Various rationales have been used to justify a citizenship question, but it wasn’t until President Trump had a rare moment of honesty at a press avail that the government’s motive was made crystal clear: “You need it for Congress — you need it for Congress for districting … How many people are there? Are they citizens? Are they not citizens? You need it for many reasons.’”

The Trump administration’s proposed inclusion of a citizenship question on the 2020 Census is a manipulation of the apportionment and redistricting process designed by architects who aimed to increase Republican political power and undermine the total population count. By inducing decreased response rates, a citizenship question would decrease the representation given to non-citizens and increase the representation given to “Republicans and Non-Hispanic Whites.” 

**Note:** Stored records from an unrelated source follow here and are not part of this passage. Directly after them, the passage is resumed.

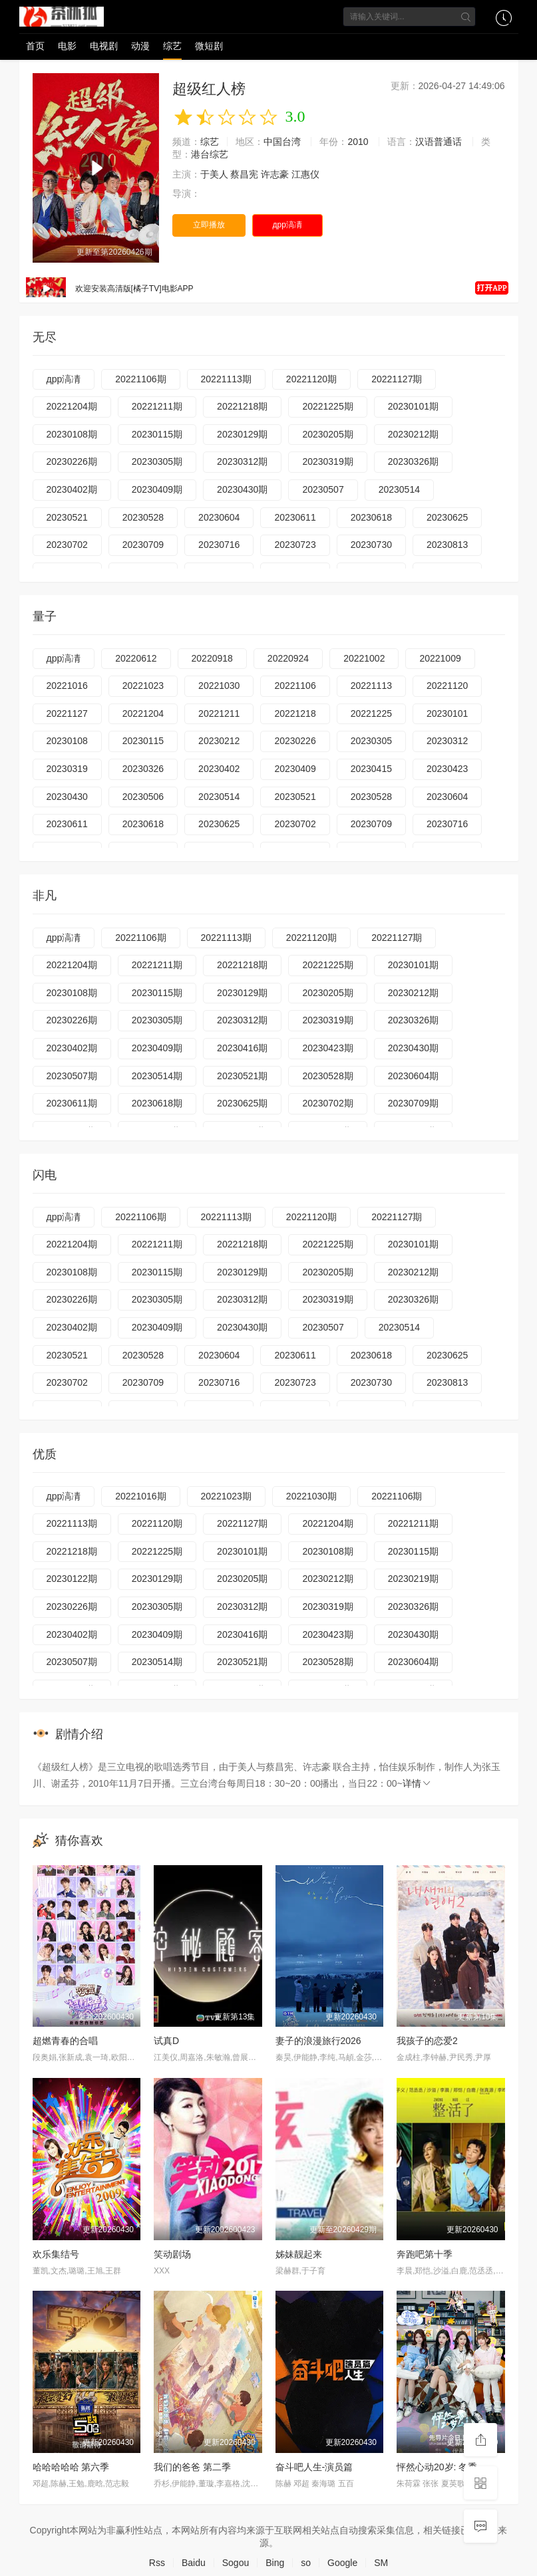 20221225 (371, 713)
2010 (357, 141)
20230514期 (157, 1076)
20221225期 (327, 406)
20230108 (67, 740)
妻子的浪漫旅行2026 (318, 2040)
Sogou (235, 2562)
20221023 (143, 685)
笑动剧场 (172, 2254)
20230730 (371, 544)
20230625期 (242, 1103)
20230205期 (327, 434)
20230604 (219, 517)
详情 (417, 1783)
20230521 (67, 517)
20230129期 (242, 434)
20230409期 (157, 489)
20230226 (294, 740)
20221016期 (140, 1496)
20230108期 (72, 434)
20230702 (67, 544)
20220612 (135, 658)
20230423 (447, 768)
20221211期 (157, 406)
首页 (35, 46)
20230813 (447, 544)
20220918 (212, 658)
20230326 (143, 768)
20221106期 (140, 379)
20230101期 (413, 406)
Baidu (194, 2562)
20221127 (67, 713)
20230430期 (242, 489)
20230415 (371, 768)
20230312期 (242, 461)
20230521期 (242, 1076)
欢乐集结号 (56, 2254)
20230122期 (72, 1578)
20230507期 (72, 1076)
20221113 (371, 685)
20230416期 (242, 1048)
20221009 (439, 658)
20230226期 (72, 461)
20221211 (219, 713)
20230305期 (157, 461)
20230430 (67, 796)
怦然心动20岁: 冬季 (437, 2467)
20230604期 (413, 1076)
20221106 (294, 685)
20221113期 (226, 379)
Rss (157, 2562)
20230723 (294, 544)
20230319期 (327, 461)
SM (381, 2562)
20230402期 (72, 489)
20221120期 (311, 379)
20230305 (371, 740)
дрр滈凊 (287, 224)
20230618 (371, 517)
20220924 (288, 658)
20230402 (219, 768)
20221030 (219, 685)
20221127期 (396, 379)
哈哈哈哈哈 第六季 (71, 2467)
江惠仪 (305, 174)
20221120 (447, 685)
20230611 (294, 517)
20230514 (399, 489)
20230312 (447, 740)
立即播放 (209, 224)
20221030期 (311, 1496)
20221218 (294, 713)
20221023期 (226, 1496)
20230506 (143, 796)
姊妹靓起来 (298, 2254)
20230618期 (157, 1103)
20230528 (143, 517)
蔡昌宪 (244, 174)
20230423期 (327, 1048)
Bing (275, 2562)
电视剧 (104, 46)
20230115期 (157, 434)
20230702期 (327, 1103)
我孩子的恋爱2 (427, 2040)
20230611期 (72, 1103)
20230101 (447, 713)
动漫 (140, 46)
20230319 (67, 768)
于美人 (214, 174)
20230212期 (413, 434)
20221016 (67, 685)
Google (342, 2562)
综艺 (172, 46)
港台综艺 (209, 154)
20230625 (447, 517)
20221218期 (242, 406)
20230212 (219, 740)
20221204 (143, 713)
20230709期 (413, 1103)
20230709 (143, 544)
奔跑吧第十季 (424, 2254)
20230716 (219, 544)
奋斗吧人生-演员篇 (314, 2467)
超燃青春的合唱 (65, 2040)
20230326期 (413, 461)
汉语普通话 (438, 141)
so (306, 2562)
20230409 (294, 768)
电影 (67, 46)
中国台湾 (282, 141)
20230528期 (327, 1076)
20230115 (143, 740)
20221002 (364, 658)
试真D (166, 2040)
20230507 (322, 489)
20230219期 (413, 1578)
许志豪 (275, 174)
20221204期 (72, 406)
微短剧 (209, 46)
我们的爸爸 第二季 (192, 2467)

In recent days, President Trump has once again flip-flopped on his plans for the census, but the motivation behind the proposed citizenship question has only become clearer, and the arguments against a citizenship question have only become stronger. The Trump administration should cease its effort to include a citizenship question in the 2020 Census, not only because of the constitutional implications, but because it would render the census inaccurate and states would be denied representation during the next round of congressional reapportionment.